In a country as big as India, quality education has become a matter of concern. The teachers and the teaching quality are both dwindling at an enormous rate. This means many students are devoid of the basic quality education they deserve. In a scenario like this, the Khan Academy has risen like a messiah; this America based free tutorial service has made teaching and learning both easy.
Schools in India are already using their services to strengthen their basics in Science and Maths. This is not all, the Khan Academy and its online tutorials have also been instrumental in preventing absenteeism, helping boost scores and in worst case scenarios take the place of teachers themselves. However, the real challenge exists in ensuring that all these videos are understood and accessible to the children. Dubbing the 3,400 Khan Academy videos into even three regional languages is indeed a massive task.

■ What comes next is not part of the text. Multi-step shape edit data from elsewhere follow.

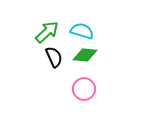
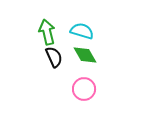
green arrow: rotated 60 degrees counterclockwise
green diamond: rotated 55 degrees clockwise
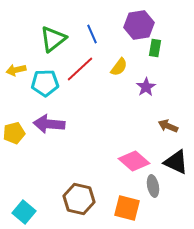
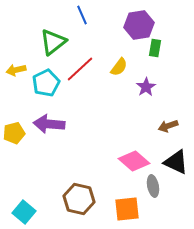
blue line: moved 10 px left, 19 px up
green triangle: moved 3 px down
cyan pentagon: moved 1 px right; rotated 24 degrees counterclockwise
brown arrow: rotated 42 degrees counterclockwise
orange square: moved 1 px down; rotated 20 degrees counterclockwise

Khan Academy is the brainchild of Salman Khan, a Harvard Business School and Massachusetts Institute of Technology alumnus. His simple tutorial videos made for his cousins had managed to not just teach them but at the same time make them quite popular among others too. This was when the Khan Academy came into existence. With grants from Google and Bill and Melinda Gates Foundation this humble academy has managed to reach out to a lot of students all over the world. India accounts for almost 3-4% of the users and also makes them the third highest traffic generators for the website.
The Sree Karpagavalli Vidhyalaya Middle School is an apt example of how the Khan Academy came to the rescue of this private school which was struggling to hold its roots. The online lessons not only meant teaching a concept but also ensuring that the student understood it well and at his or her pace. Taking a note from this a number of affluent schools are now turning to these online tutorial videos to teach. This means that the teacher spends more time interacting with the class and discussing ideas on a broader spectrum.
Education system in India needs a revival and a healthy one for that. The Khan Academy is like a step towards it. It cannot completely bridge the gap between students and teachers, but it is here to make a difference for sure.